The new compounds according to the invention are therefore very potent chelating agents and are used in a wide variety of industrial applications Branches can be used, in particular to improve the quality of the water, with any harmful contamination of the water is avoided; they can also be used advantageously, for example, in the chemical industry.

The new compounds of the general formula I according to the invention also represent valuable therapeutic products, in particular useful as a kidney stone eliminator are.

As is well known, the dissolution of kidney stones can either be carried out directly, i.e. by means of a probe that is directed to the local Sprinkling the kidney with a liquid containing a dissolving agent, or indirectly by acting on general Way of entering drugs that are able to dissolve these kidney stones.
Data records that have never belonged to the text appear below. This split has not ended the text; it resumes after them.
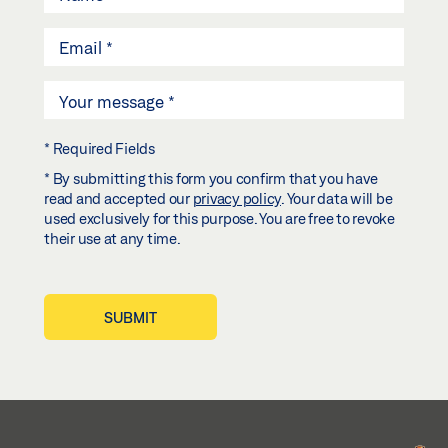
* Required Fields
* By submitting this form you confirm that you have
read and accepted our
privacy policy
. Your data will be
used exclusively for this purpose. You are free to revoke
their use at any time.
SUBMIT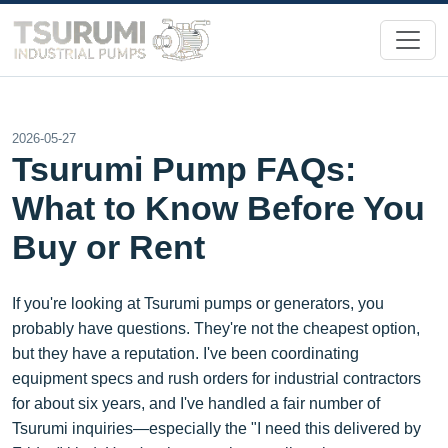
2026-05-27
Tsurumi Pump FAQs:
What to Know Before You
Buy or Rent
If you're looking at Tsurumi pumps or generators, you
probably have questions. They're not the cheapest option,
but they have a reputation. I've been coordinating
equipment specs and rush orders for industrial contractors
for about six years, and I've handled a fair number of
Tsurumi inquiries—especially the "I need this delivered by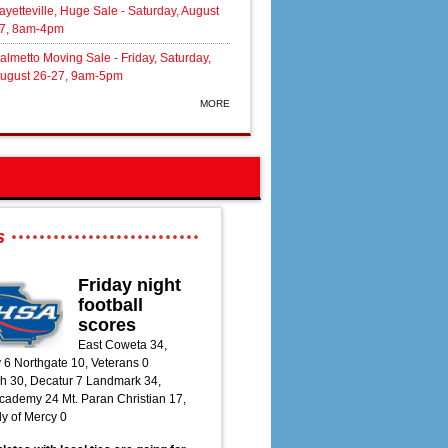
ayetteville, Huge Sale - Saturday, August
7, 8am-4pm
almetto Moving Sale - Friday, Saturday,
ugust 26-27, 9am-5pm
MORE
s
Friday night
football
scores
East Coweta 34,
 6 Northgate 10, Veterans 0
h 30, Decatur 7 Landmark 34,
ademy 24 Mt. Paran Christian 17,
y of Mercy 0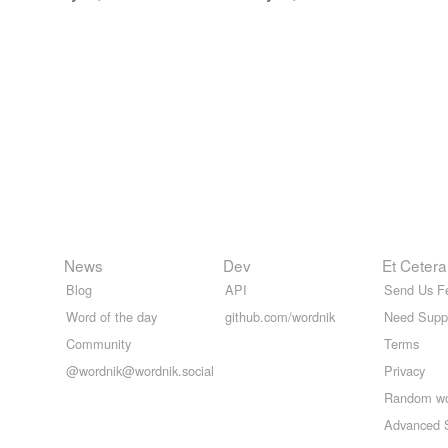
News
Dev
Et Cetera
Blog
API
Send Us F
Word of the day
github.com/wordnik
Need Supp
Community
Terms
@wordnik@wordnik.social
Privacy
Random w
Advanced 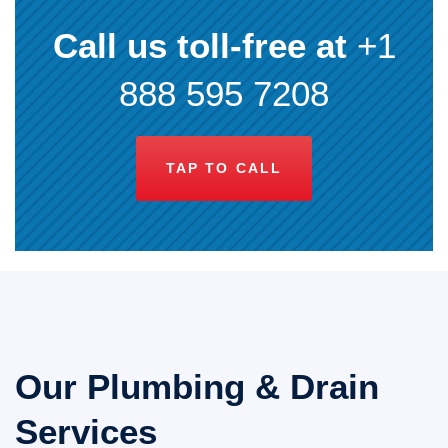
Call us toll-free at
+1
888 595 7208
TAP TO CALL
Our Plumbing & Drain
Services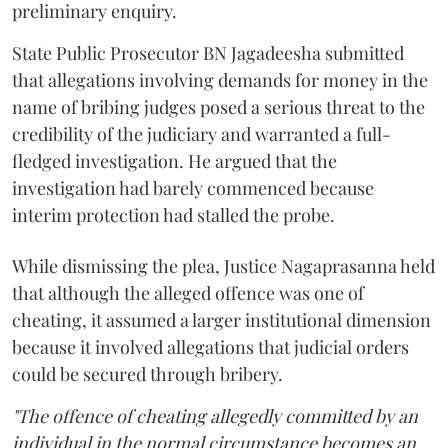
preliminary enquiry.
State Public Prosecutor BN Jagadeesha submitted
that allegations involving demands for money in the
name of bribing judges posed a serious threat to the
credibility of the judiciary and warranted a full-
fledged investigation. He argued that the
investigation had barely commenced because
interim protection had stalled the probe.
While dismissing the plea, Justice Nagaprasanna held
that although the alleged offence was one of
cheating, it assumed a larger institutional dimension
because it involved allegations that judicial orders
could be secured through bribery.
"The offence of cheating allegedly committed by an
individual in the normal circumstance becomes an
Satisfactory results are sometimes obtained for certain types of kidney stones based on uric acid, aronium phosphate, magnesium phosphate or L-stone.

However, up to now there is no drug that does not or only little is toxic, can find that is capable of after oral administration or entering the body through the bloodstream, kidney stones based on calcium oxalate monohydrate or calcium oxalate dihydrate It should be noted that this is the most common type of kidney stone (57 £ of all kidney stones consist of such oxalates); this type of oxalate - kidney stones are extremely sparingly soluble at the normal pH of the urine (6.0 - 6.5).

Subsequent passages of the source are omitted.